If the Minister finds herself so constrained that she can do nothing else, I ask her today to at least make a public promise, even if this register of exemptions is delayed as she wishes, that there will be absolutely no delay in the dates for implementation of the energy efficiency measures and that the dates for improvements to be made to substandard properties—1 April 2018 for new tenancies and 2023 for existing ones—should be sacrosanct. It would be good to have that assurance on the record. None of us wants to be sitting here in a year’s time listening to the Minister asking for yet further postponement.

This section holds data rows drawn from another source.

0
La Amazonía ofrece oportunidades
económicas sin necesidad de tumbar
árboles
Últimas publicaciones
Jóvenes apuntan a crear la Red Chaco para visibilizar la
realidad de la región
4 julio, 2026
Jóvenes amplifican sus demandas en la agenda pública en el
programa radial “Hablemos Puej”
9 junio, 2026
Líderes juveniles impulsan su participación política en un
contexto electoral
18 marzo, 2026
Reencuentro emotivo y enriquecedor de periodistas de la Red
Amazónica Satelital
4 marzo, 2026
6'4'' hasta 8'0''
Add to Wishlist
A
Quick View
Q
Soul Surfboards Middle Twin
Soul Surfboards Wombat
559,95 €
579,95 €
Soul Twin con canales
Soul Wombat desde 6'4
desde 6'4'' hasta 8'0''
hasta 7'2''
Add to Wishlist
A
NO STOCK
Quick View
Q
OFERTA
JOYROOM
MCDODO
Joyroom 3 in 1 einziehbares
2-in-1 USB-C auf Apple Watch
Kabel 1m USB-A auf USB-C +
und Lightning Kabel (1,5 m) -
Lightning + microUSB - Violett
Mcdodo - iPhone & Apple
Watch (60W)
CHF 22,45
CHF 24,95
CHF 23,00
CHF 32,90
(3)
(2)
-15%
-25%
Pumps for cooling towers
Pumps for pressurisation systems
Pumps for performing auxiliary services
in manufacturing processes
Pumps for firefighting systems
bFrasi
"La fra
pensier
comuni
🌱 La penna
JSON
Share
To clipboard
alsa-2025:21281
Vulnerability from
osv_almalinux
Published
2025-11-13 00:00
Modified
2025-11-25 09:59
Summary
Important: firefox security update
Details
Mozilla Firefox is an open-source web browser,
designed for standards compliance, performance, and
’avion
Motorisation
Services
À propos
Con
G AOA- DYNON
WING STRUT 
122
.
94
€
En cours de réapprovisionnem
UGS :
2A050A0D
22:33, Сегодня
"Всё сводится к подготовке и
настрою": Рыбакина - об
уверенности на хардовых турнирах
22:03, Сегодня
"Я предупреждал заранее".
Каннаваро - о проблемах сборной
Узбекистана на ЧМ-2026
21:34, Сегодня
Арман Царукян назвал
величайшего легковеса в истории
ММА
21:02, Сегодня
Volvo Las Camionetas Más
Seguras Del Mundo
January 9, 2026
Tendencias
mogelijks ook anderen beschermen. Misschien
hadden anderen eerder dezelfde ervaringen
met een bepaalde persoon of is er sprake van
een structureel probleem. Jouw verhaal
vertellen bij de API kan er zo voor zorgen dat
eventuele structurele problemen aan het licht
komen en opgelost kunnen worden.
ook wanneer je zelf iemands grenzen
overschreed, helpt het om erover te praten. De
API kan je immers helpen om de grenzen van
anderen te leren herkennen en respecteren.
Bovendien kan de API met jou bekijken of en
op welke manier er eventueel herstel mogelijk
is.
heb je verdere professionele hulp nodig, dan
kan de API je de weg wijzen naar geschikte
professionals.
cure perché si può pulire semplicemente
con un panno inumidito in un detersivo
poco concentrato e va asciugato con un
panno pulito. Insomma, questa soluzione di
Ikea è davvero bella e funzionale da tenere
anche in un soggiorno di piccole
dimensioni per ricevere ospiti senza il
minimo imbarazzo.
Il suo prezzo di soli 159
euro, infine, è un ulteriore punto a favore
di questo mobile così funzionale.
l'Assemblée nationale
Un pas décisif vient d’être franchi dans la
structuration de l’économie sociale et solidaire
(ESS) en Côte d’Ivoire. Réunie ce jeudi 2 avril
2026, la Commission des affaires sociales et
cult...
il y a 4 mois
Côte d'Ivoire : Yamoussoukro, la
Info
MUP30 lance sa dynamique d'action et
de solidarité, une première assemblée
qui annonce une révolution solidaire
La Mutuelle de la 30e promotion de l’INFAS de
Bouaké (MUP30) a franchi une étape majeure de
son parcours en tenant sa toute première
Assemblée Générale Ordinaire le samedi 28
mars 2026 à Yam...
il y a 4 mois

I believe that the Minister should urgently advise the House about how all these regulations are going to be enforced. The Opposition do not believe that it is acceptable that landlords should be allowed to plead poverty and shrug off their basic social obligations when many of their tenants, who are poor, are being made poorer still by having to shoulder excessive costs imposed on them by their landlords’ dilatory attitude to the properties they rent out.
Most landlords want to provide their tenants with a fair service and a decent property. Sadly, a minority—11%—do not, and are prepared to allow their properties to fall into what the Government classified five years ago as a substandard condition. By pandering to that group, the Government gain no kudos for good landlords. The Government are not the champions of lesser regulation in the sector; they will be identified with the worst and most venal end of the sector, from which the good landlords wish to dissociate themselves. They will become the champions of the modern-day Rachmans who are dragging Britain into a housing crisis and thousands of ordinary families into misery, fuel poverty and debt.
We were there, Barry. You and I were there. We remember that dialogue. I co-chaired the green deal group with the then Conservative MP Laura Sandys because I wanted it to succeed. I had no faith that it would, but I wanted it to. It was absolutely apparent that it could not, and many of us came to that conclusion very quickly. Unfortunately, the Government refused to bow to the figures and it became an issue of dogma.
My hon. Friend raised the issue of carbon monoxide monitoring. I wholly support him in his championing of that cause, but—here I must side with the Minister—it is outwith the ambit of this statutory instrument. I am sure that he is well aware of that. It is good that he raised the point, because the Minister has now agreed to take it back and speak to her colleagues about it.
I do not wish to detain the Committee any longer. We recognise that this statutory instrument is required to get the Government out of a hole, and we will therefore not oppose it, but it is a hole of the Government’s own making, so we will leave to them the digging and the necessary votes to extricate themselves.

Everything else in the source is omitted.